The following material will provide you with important information about the Health Insurance Portability and Accountability Act (HIPAA), a federal law that provides new privacy protections and patient rights with regard to the use and disclosure of your Protected Health Information (PHI) used for the purpose of treatment, payment, and health care operations. The notice of Privacy Practices, which is attached to this agreement, explains HIPAA and its application to your personal health information.

Client Rights

HIPAA provides you with several new or expanded rights with regard to your Clinical Records and disclosures of Protected Health Information (PHI). These rights include requesting that we amend your record; requesting restrictions on what information from your Clinical Records is disclosed to others; requesting an accounting of most disclosures of PHI that you have neither consented to, nor authorized; determining the location to which PHI disclosures are sent; having any complaints you make about our policies and procedures recorded in your records; and the right to a paper copy. We will be happy to discuss any of these rights with you.

Notice of Privacy Practices

This notice describes how medical information about you may be used and disclosed and how you can get access to that information.
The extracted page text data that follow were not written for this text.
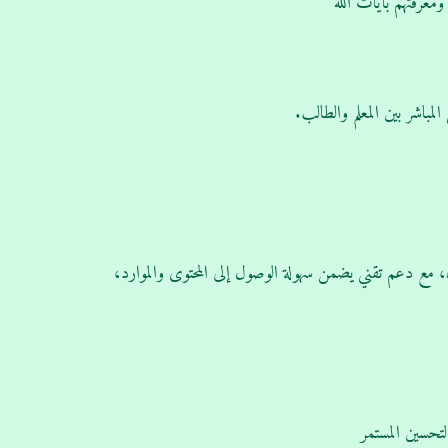
عرفتهم بآيات الله
مباشر بين المعلم والطالب.
ن، مع دعم تقني يضمن سهولة الوصول إلى المحتوى والموارد،
تحسين المستمر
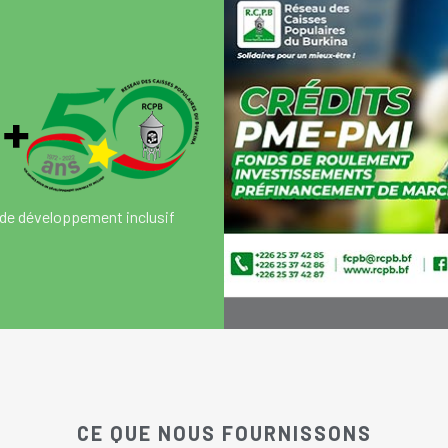
de développement inclusif
CE QUE NOUS FOURNISSONS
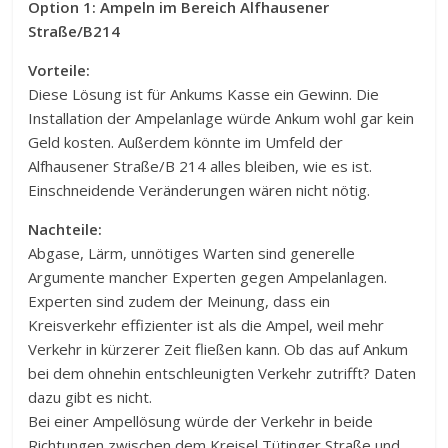
Option 1: Ampeln im Bereich Alfhausener
Straße/B214
Vorteile:
Diese Lösung ist für Ankums Kasse ein Gewinn. Die
Installation der Ampelanlage würde Ankum wohl gar kein
Geld kosten. Außerdem könnte im Umfeld der
Alfhausener Straße/B 214 alles bleiben, wie es ist.
Einschneidende Veränderungen wären nicht nötig.
Nachteile:
Abgase, Lärm, unnötiges Warten sind generelle
Argumente mancher Experten gegen Ampelanlagen.
Experten sind zudem der Meinung, dass ein
Kreisverkehr effizienter ist als die Ampel, weil mehr
Verkehr in kürzerer Zeit fließen kann. Ob das auf Ankum
bei dem ohnehin entschleunigten Verkehr zutrifft? Daten
dazu gibt es nicht.
Bei einer Ampellösung würde der Verkehr in beide
Richtungen zwischen dem Kreisel Tütinger Straße und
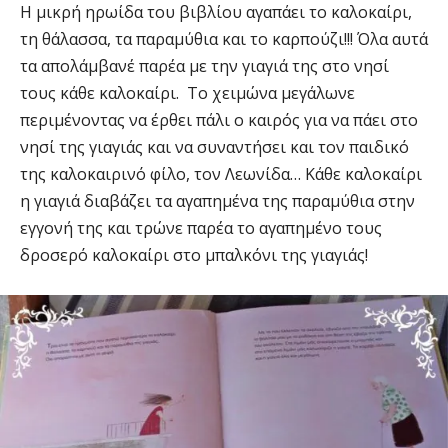
Η μικρή ηρωίδα του βιβλίου αγαπάει το καλοκαίρι,
τη θάλασσα, τα παραμύθια και το καρπούζι!!! Όλα αυτά
τα απολάμβανέ παρέα με την γιαγιά της στο νησί
τους κάθε καλοκαίρι. Το χειμώνα μεγάλωνε
περιμένοντας να έρθει πάλι ο καιρός για να πάει στο
νησί της γιαγιάς και να συναντήσει και τον παιδικό
της καλοκαιρινό φίλο, τον Λεωνίδα… Κάθε καλοκαίρι
η γιαγιά διαβάζει τα αγαπημένα της παραμύθια στην
εγγονή της και τρώνε παρέα το αγαπημένο τους
δροσερό καλοκαίρι στο μπαλκόνι της γιαγιάς!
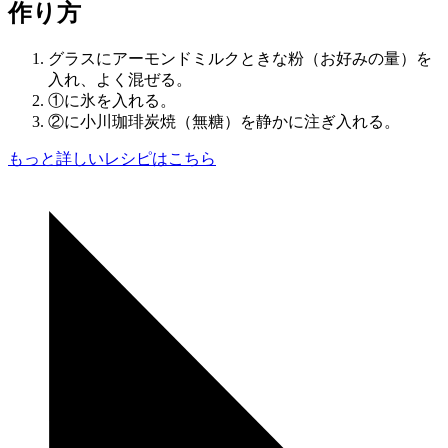
作り方
グラスにアーモンドミルクときな粉（お好みの量）を
入れ、よく混ぜる。
①に氷を入れる。
②に小川珈琲炭焼（無糖）を静かに注ぎ入れる。
もっと詳しいレシピはこちら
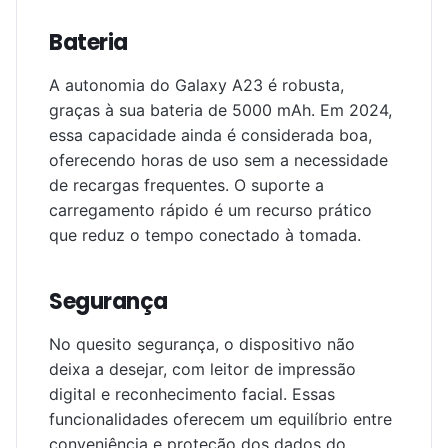
Bateria
A autonomia do Galaxy A23 é robusta,
graças à sua bateria de 5000 mAh. Em 2024,
essa capacidade ainda é considerada boa,
oferecendo horas de uso sem a necessidade
de recargas frequentes. O suporte a
carregamento rápido é um recurso prático
que reduz o tempo conectado à tomada.
Segurança
No quesito segurança, o dispositivo não
deixa a desejar, com leitor de impressão
digital e reconhecimento facial. Essas
funcionalidades oferecem um equilíbrio entre
conveniência e proteção dos dados do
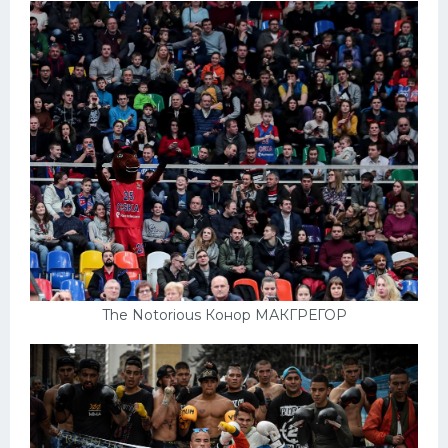
The Notorious Конор МАКГРЕГОР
Please review it carefully.

We are required by applicable federal and state laws to maintain the privacy of your health information. We are also required to give you a copy of this Notice about our privacy practices, legal obligations, and your rights concerning your Protected Health Information (PHI). We must follow the privacy practices that are described in this Notice (which may be amended from time to time).

I. Uses and Disclosures of Protected Health Information (PHI)

A. Permissible Uses and Disclosures Without Your Written Authorization: We may use and disclose PHI without your written authorization, excluding psychotherapy notes as described in Section II, for certain purposes as described below. The examples provided in each category are not meant to be exhaustive, but instead are meant to describe the types of uses and disclosures that are permissible under federal and state law.

  1. Treatment: We may use PHI in order to provide treatment to you.

  2. Payment: We may use or disclose PHI so that services you receive are appropriately shared with your health plan. We may disclose PHI to permit your health plan to take certain actions before it approves or pays for treatment services.

  3. Health Care Operations: We may use and disclose PHI in connection with health care operations, including quality improvement activities, accreditation, certification, licensing, or credentialing activities.

  4. Required or Permitted by Law: We may use or disclose PHI when we are required or permitted to do so by law. For example, we may disclose PHI to the extent necessary to appropriate authorities if we reasonably believe that you are a possible serious threat to yourself or others. Other disclosures permitted or required by law include the following: Disclosures for public health activities, health oversight activities including disclosures to state or federal agencies authorized to access PHI, disclosures to judicial law enforcement officials in response to a court order or other lawful process; disclosures to military or national security agencies, coroners, or otherwise as authorized by law.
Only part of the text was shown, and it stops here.